Actualizado: 26 ago 2020

Por Luis F. Valle Asmad (1)


La experiencia cotidiana nos dice muchas cosas sobre lo que sucede en nuestra ciudad, y nuestra sociedad en general. A través de la cotidianidad ingresamos al orden de las cosas regulares, aquellas actividades que sabemos que están ahí al margen de nosotros y nuestras voluntades y que mantienen en funcionamiento la totalidad del orden social.

La denominada nueva normalidad se suponía que iba a trastocar esa regularidad, que era la nueva forma en que se tendría que convivir, entre individuos, en relación a los objetos mismos, de los medios, de las formas que sostienen nuestra ciudadanía, para el caso limeño en particular, y que regulan nuestra vida en general, en su transcurso.

Estos apuntes no cuestionan la noción discursivamente construida de la nueva normalidad; es, como el título indica, acercamientos a partir de la experiencia personal sobre lo que se supone que es, o debería ser. Recorriendo diferentes distritos de la capital uno encuentra contrastes que hacen saltar la cuestión. Distritos populosos y marginales, distritos inseguros, caóticos, donde los contagios por el COVID-19 se han disparado; distritos del orden, de las calles limpias, de la cuarentena inteligente.

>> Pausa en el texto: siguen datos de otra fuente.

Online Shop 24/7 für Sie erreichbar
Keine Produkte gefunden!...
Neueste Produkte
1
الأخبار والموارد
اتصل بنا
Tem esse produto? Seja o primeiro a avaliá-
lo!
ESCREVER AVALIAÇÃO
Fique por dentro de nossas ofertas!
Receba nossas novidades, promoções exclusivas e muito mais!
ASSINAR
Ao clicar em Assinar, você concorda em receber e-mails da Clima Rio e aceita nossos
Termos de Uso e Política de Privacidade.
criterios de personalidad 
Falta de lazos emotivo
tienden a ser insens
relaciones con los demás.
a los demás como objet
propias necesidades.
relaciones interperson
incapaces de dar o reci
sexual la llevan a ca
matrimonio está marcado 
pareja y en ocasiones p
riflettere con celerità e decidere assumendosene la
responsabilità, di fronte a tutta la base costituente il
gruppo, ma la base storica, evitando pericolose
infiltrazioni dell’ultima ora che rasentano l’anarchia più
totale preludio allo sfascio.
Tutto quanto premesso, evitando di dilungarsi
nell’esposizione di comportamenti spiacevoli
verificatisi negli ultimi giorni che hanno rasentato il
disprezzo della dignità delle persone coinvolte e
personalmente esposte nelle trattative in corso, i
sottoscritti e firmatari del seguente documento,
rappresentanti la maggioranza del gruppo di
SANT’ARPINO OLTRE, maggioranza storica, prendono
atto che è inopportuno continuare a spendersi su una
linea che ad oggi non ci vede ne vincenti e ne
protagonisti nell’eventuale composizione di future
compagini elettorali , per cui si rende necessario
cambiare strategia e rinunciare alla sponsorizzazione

La cuestión es ¿la nueva normalidad es igual para todos? Quizá baste recurrir a algunos momentos. Estuve primero en Miraflores, distrito de calles casi desiertas, de tráfico lento que, aún en sus zonas comerciales, mantiene un orden que se sabe dialógico entre el esfuerzo político del municipio y los ciudadanos. En los edificios, acoplados a los protocolos sanitarios (alcohol en gel y pediluvio con lejía), las personas trabajan cómodamente desde sus departamentos, desde sus habitaciones, desde sus laptops o computadoras. En los paraderos las marcas azules o amarillas que indican la separación sanitariamente adecuada es respetada. El uso de mascarillas es al 100%, añadiendo el protector facial aquí o allá, los mamelucos y protectores de cabello. Las personas van solas o en grupos pequeños. Los buses de las líneas formales de transporte no permiten subir a personas sin protector facial, ajustando además sus aforos, evitando así la aglomeración. Los negocios, de comida sobre todo, han decidido ocupar el espacio público con sus marcas circulares para crear espacios virtuales de espera a sus clientes, pero las veredas son anchas, y la circulación, en la mayoría de los casos, no se ve afectada por dicha irrupción. Hay policías y seguridad municipal por doquier, en cada esquina, los ve uno resguardando el orden y la seguridad. Las ciclovías no se han hecho esperar, ahora atraviesan calles que hasta hace poco las desconocían…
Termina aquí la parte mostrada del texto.